- From: Dave Salovesh <darsal@tezcat.com>
- Date: Wed, 17 Jan 1996 11:35:58 GMT
- To: www-html@w3.org, darsal@tezcat.com
I've done a bit of research since this came up, and I felt like summarizing
the current (17/Jan/1995) state of things. A long summary? Yes, due to
attached excerpts. Oh, well.
Needless to say, I live in the wrong part of the world to find this type of
information on any nearby sites.

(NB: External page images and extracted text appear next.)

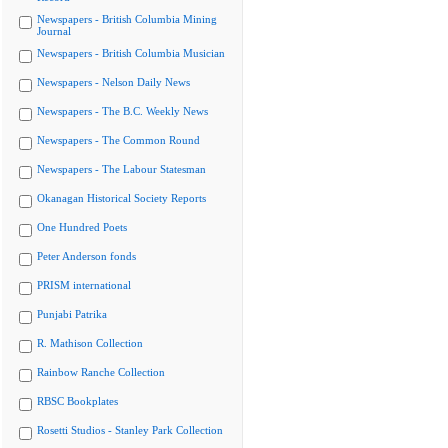
Newspapers - British Columbia Mining
Journal
Newspapers - British Columbia Musician
Newspapers - Nelson Daily News
Newspapers - The B.C. Weekly News
Newspapers - The Common Round
Newspapers - The Labour Statesman
Okanagan Historical Society Reports
One Hundred Poets
Peter Anderson fonds
PRISM international
Punjabi Patrika
R. Mathison Collection
Rainbow Ranche Collection
RBSC Bookplates
Rosetti Studios - Stanley Park Collection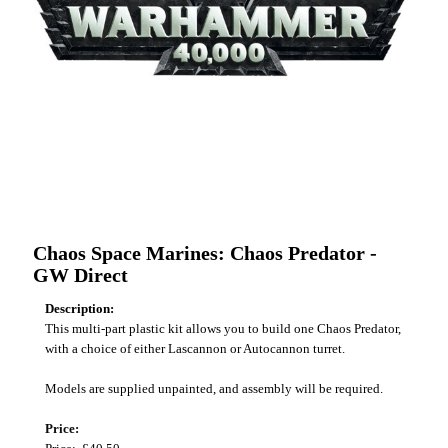
Chaos Space Marines: Chaos Predator -
GW Direct
Description:
This multi-part plastic kit allows you to build one Chaos Predator,
with a choice of either Lascannon or Autocannon turret.
Models are supplied unpainted, and assembly will be required.
Price: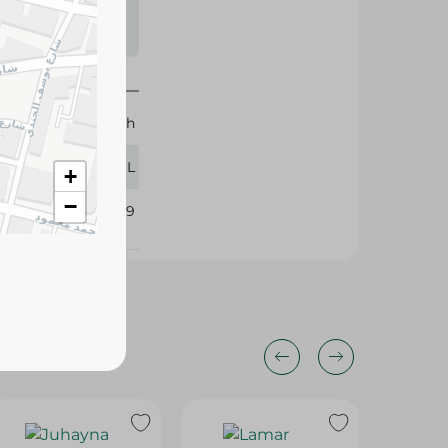
s may vary
 availability.
Rauch
900 ML
+
−
105619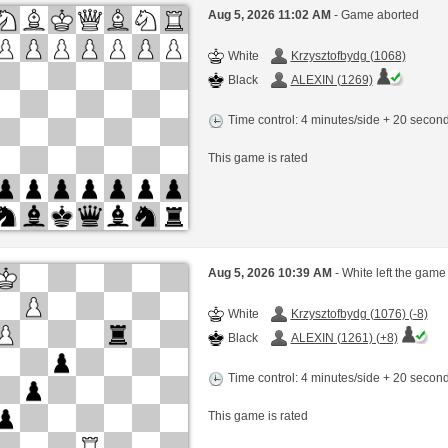
Aug 5, 2026 11:02 AM
- Game aborted
White
Krzysztofbydg (1068)
Black
ALEXIN (1269)
Time control: 4 minutes/side + 20 seco
This game is rated
Aug 5, 2026 10:39 AM
- White left the game
White
Krzysztofbydg (1076) (-8)
Black
ALEXIN (1261) (+8)
Time control: 4 minutes/side + 20 seco
This game is rated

Why would all the US-ASCII folks want to
know any of this? :-) This thread could also be called 'What a difference a
bit makes!'
1) HTML uses ISO-8859-1, an 8-bit character set, codes 0-255, by default.

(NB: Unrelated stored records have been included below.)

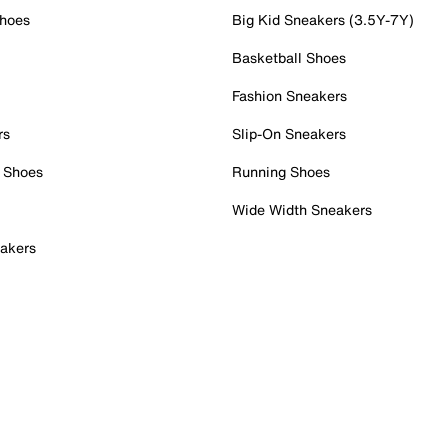
Shoes
Big Kid Sneakers (3.5Y-7Y)
Basketball Shoes
Fashion Sneakers
rs
Slip-On Sneakers
 Shoes
Running Shoes
Wide Width Sneakers
akers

8859-1 is the current default for HTTP - HTML documents may fully use the
8859-1 set in the context of HTTP. There is no need to use codes or entity
names (7-bit expressions) for 8859-1 characters, within the limits of your
text editor and keyboard.
2) Codes or names -must- be used to replace characters which would otherwise
be interpreted as mark-up. There are four [<>&"], and they conform to ISO
standards for their codes and names. Other codes or names from 8859-1 may
be used to avoid similar confusion, e.g, [/\-_].
3) Either the server or the browser may be responsible for converting codes
or names into 8859-1 (or other) characters. In practice, 7-bit expressions
seem to be passed to the browser for conversion, but I couldn't verify this.
4) Other parts of the internet may not accept 8-bitness. Mail and FTP
(unless specified as binary) use 7-bits, codes 0-127. This is almost always
the US-ASCII char set, but not universally. You can spare yourself some
mystery by always using a 7-bit expression for an 8-bit 8859-1 character.
This would clearly be preferred for English in the US, but less of an issue
for documents in other languages like French or Spanish where support for
8859-1 is more likely to be found throughout the system, one would hope.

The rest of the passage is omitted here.